There have been so many acts of kindness sent our way since this ordeal started 83 days ago and I’ve tried to share many of these instances with you through these journals. I thought I would mention one other. A couple of weeks ago Keith received a package in the mail containing a CD with a song written, performed and recorded especially for him. It was produced the Songs of Love foundation, a nonprofit organization that creates original personalized songs, free of charge, for children facing tough medical challenges. I have to admit it was an emotional moment listening to this song with Keith. He seemed at first a bit uncomfortable at the attention, but he smiled at the lyrics and in the end thought it was pretty cool. I wouldn’t expect to see it topping the pop charts any time soon, but I asked him if it would be all right to share it with his friends through this journal.
The link below should take you off-site and you will need some sort of player that can handle .mp3 files (windows media player or quick time should do the trick. It's 3.2 mb so be patient).
If for some reason the link doesn’t work, maybe you can sweet talk Keith into humming it for you.

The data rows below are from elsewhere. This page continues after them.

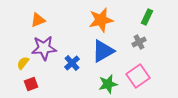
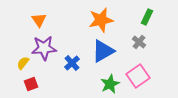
orange triangle: moved 1 px right; rotated 42 degrees counterclockwise
gray cross: rotated 24 degrees counterclockwise
green star: moved 2 px right; rotated 12 degrees counterclockwise
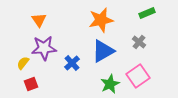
green rectangle: moved 4 px up; rotated 42 degrees clockwise
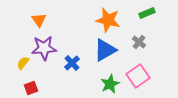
orange star: moved 7 px right; rotated 25 degrees clockwise
blue triangle: moved 2 px right, 1 px up
red square: moved 4 px down
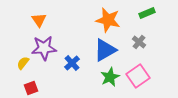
green star: moved 7 px up
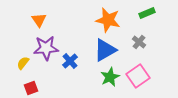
purple star: moved 2 px right
blue cross: moved 2 px left, 2 px up
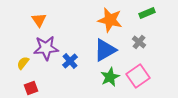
orange star: moved 2 px right
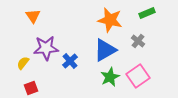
orange triangle: moved 6 px left, 4 px up
gray cross: moved 1 px left, 1 px up
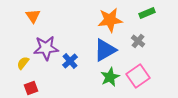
orange star: rotated 20 degrees counterclockwise
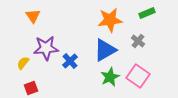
pink square: rotated 20 degrees counterclockwise
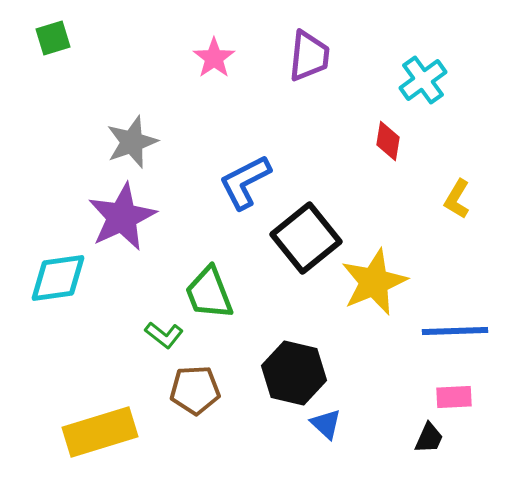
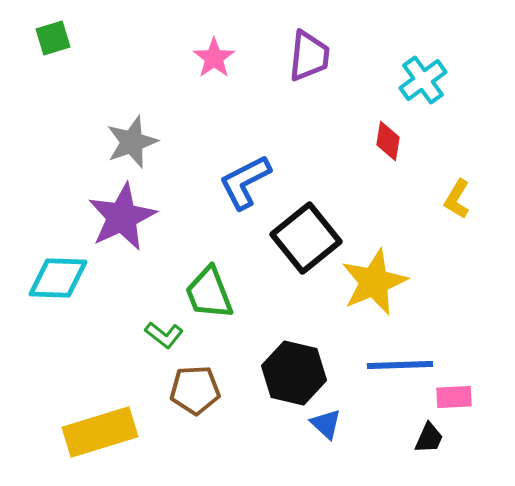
cyan diamond: rotated 10 degrees clockwise
blue line: moved 55 px left, 34 px down
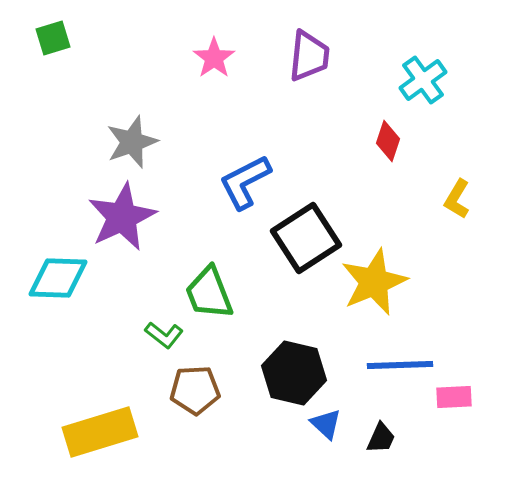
red diamond: rotated 9 degrees clockwise
black square: rotated 6 degrees clockwise
black trapezoid: moved 48 px left
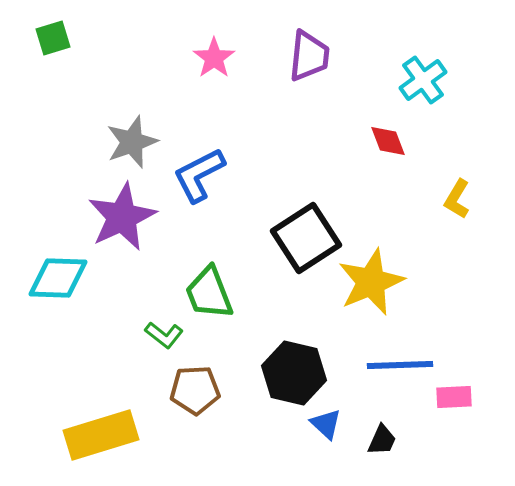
red diamond: rotated 39 degrees counterclockwise
blue L-shape: moved 46 px left, 7 px up
yellow star: moved 3 px left
yellow rectangle: moved 1 px right, 3 px down
black trapezoid: moved 1 px right, 2 px down
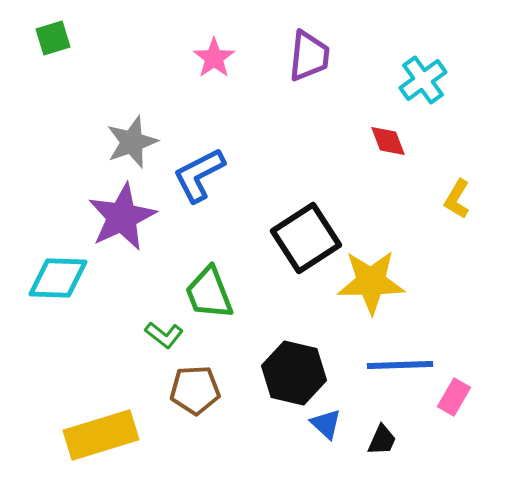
yellow star: rotated 22 degrees clockwise
pink rectangle: rotated 57 degrees counterclockwise
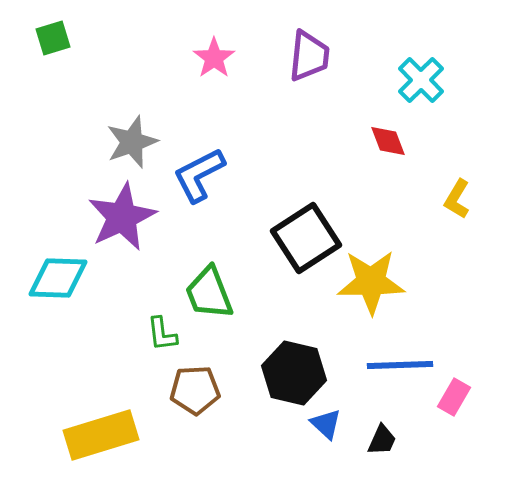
cyan cross: moved 2 px left; rotated 9 degrees counterclockwise
green L-shape: moved 2 px left, 1 px up; rotated 45 degrees clockwise
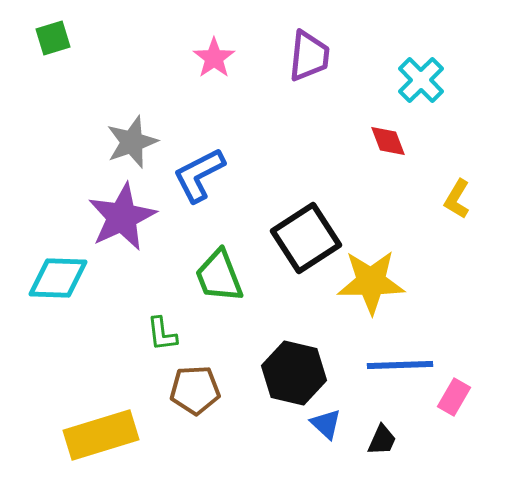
green trapezoid: moved 10 px right, 17 px up
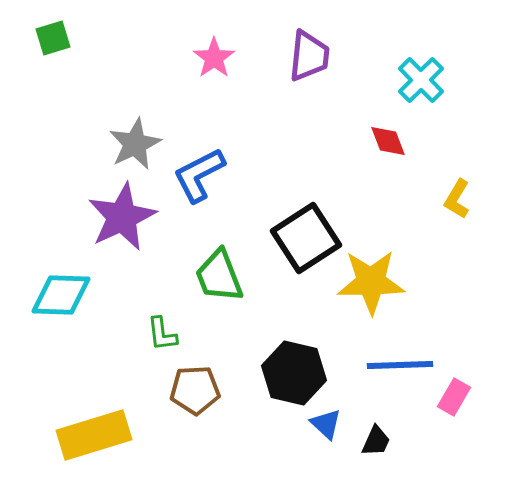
gray star: moved 3 px right, 2 px down; rotated 6 degrees counterclockwise
cyan diamond: moved 3 px right, 17 px down
yellow rectangle: moved 7 px left
black trapezoid: moved 6 px left, 1 px down
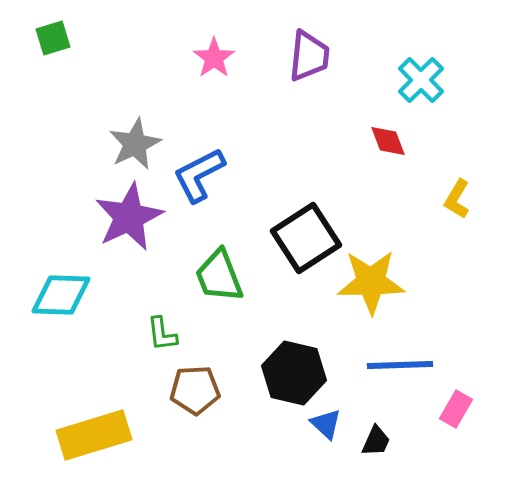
purple star: moved 7 px right
pink rectangle: moved 2 px right, 12 px down
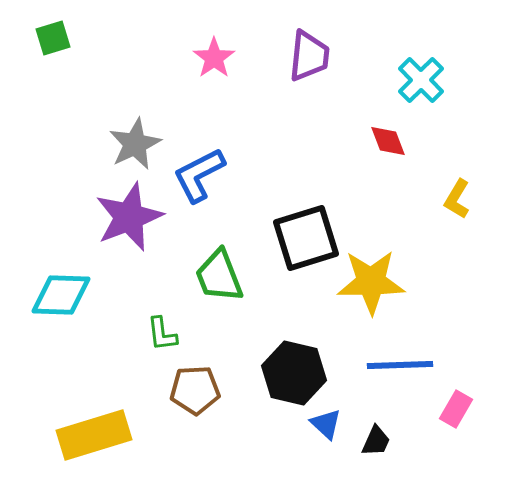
purple star: rotated 4 degrees clockwise
black square: rotated 16 degrees clockwise
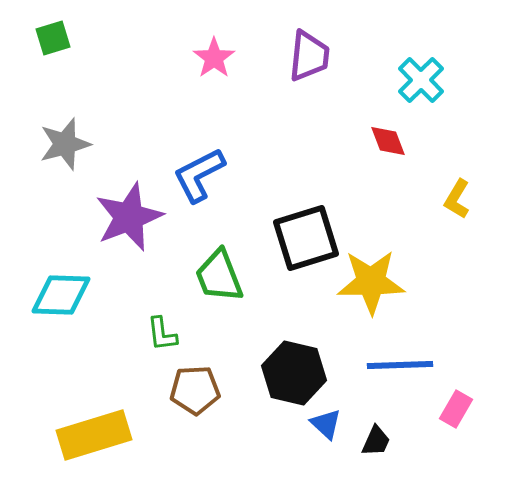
gray star: moved 70 px left; rotated 10 degrees clockwise
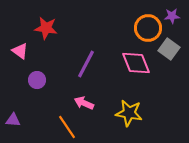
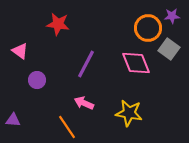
red star: moved 12 px right, 4 px up
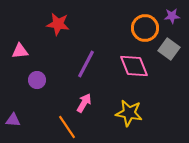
orange circle: moved 3 px left
pink triangle: rotated 42 degrees counterclockwise
pink diamond: moved 2 px left, 3 px down
pink arrow: rotated 96 degrees clockwise
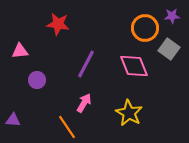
yellow star: rotated 20 degrees clockwise
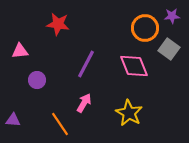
orange line: moved 7 px left, 3 px up
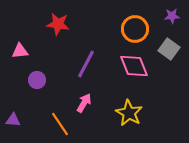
orange circle: moved 10 px left, 1 px down
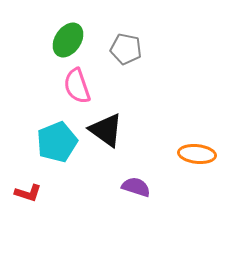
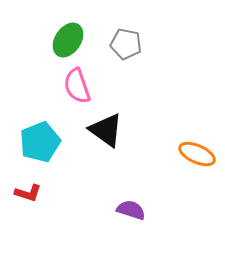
gray pentagon: moved 5 px up
cyan pentagon: moved 17 px left
orange ellipse: rotated 18 degrees clockwise
purple semicircle: moved 5 px left, 23 px down
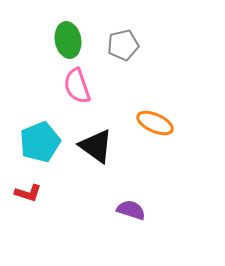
green ellipse: rotated 44 degrees counterclockwise
gray pentagon: moved 3 px left, 1 px down; rotated 24 degrees counterclockwise
black triangle: moved 10 px left, 16 px down
orange ellipse: moved 42 px left, 31 px up
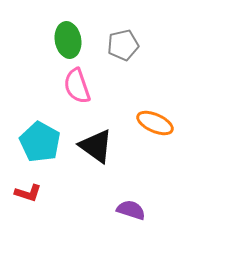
cyan pentagon: rotated 21 degrees counterclockwise
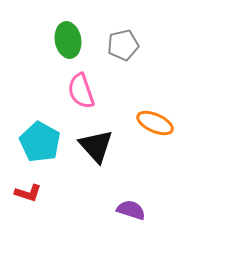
pink semicircle: moved 4 px right, 5 px down
black triangle: rotated 12 degrees clockwise
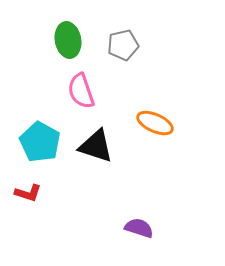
black triangle: rotated 30 degrees counterclockwise
purple semicircle: moved 8 px right, 18 px down
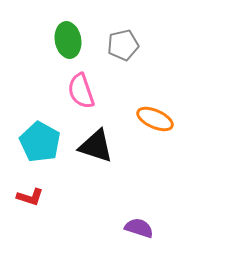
orange ellipse: moved 4 px up
red L-shape: moved 2 px right, 4 px down
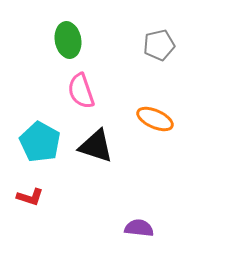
gray pentagon: moved 36 px right
purple semicircle: rotated 12 degrees counterclockwise
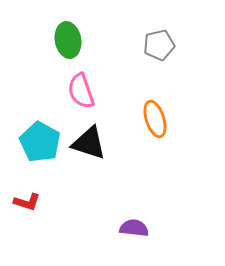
orange ellipse: rotated 48 degrees clockwise
black triangle: moved 7 px left, 3 px up
red L-shape: moved 3 px left, 5 px down
purple semicircle: moved 5 px left
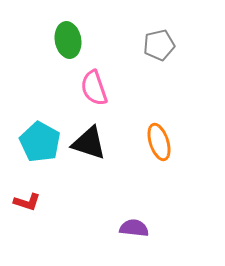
pink semicircle: moved 13 px right, 3 px up
orange ellipse: moved 4 px right, 23 px down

TUESDAY, OCTOBER 31, 2006 10:15 PM, PST
“I got 25 Nestle Crunch bars and 3 toothbrushes” Keith’s tally of his take for the night after trading with his friends
Halloween Night and everything fell nicely into place: Keith’s blood counts were up and he felt great meaning he was cleared to head out into the moonlit darkness with his friends as a red ghoul. It was our treat to see him enjoying himself with his buddies and slogging up and down steep driveways with a heavy bag of goodies. He had been looking forward to this night for quite some time so we are glad that he wasn’t disappointed. We all knew that it might not happen if his recovery timing was off.
For those of you who were wondering exactly what a red ghoul looks like and for those of you who have been requesting updated photos, your requests have been answered – we aim to please around here.
Hope everyone had as enjoyable a Halloween as we did.